__TASK OBJECTIVE__: Down to the final line, write out the material beneath exactly, without pictures.

__INFORMATION SUPPLIED__:
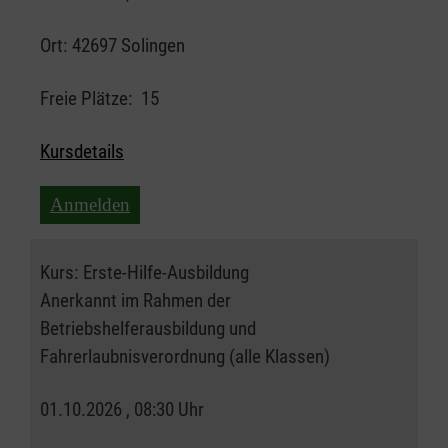
Ort:
42697 Solingen
Freie Plätze:
15
Kursdetails
Anmelden
Kurs:
Erste-Hilfe-Ausbildung
Anerkannt im Rahmen der
Betriebshelferausbildung und
Fahrerlaubnisverordnung (alle Klassen)
01.10.2026 , 08:30 Uhr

__SOLUTION FOR THIS EXERCISE__:
Ort:
42697 Solingen
Freie Plätze:
15
Kursdetails
Anmelden
Kurs:
Erste-Hilfe-Ausbildung
Anerkannt im Rahmen der
Betriebshelferausbildung und
Fahrerlaubnisverordnung (alle Klassen)
01.10.2026 , 08:30 Uhr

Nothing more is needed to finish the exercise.